--- Extracted records Enclosed Below ---

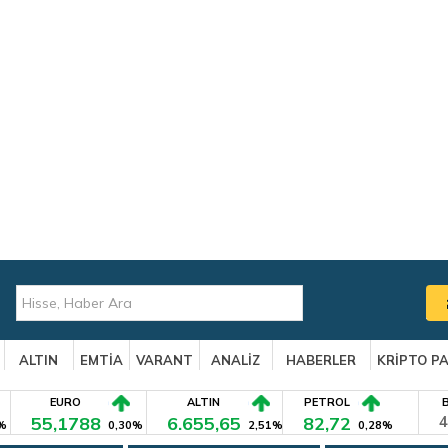
ALTIN
EMTİA
VARANT
ANALİZ
HABERLER
KRİPTO P
EURO
ALTIN
PETROL
55,1788
6.655,65
82,72
4
%
0,30%
2,51%
0,28%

--- End of Enclosed Extracted records ---

Problem statement: Output a faithful copy of the data, with each picture left out.

Solution below:
ALTIN
EMTİA
VARANT
ANALİZ
HABERLER
KRİPTO P
EURO
ALTIN
PETROL
55,1788
6.655,65
82,72
4
%
0,30%
2,51%
0,28%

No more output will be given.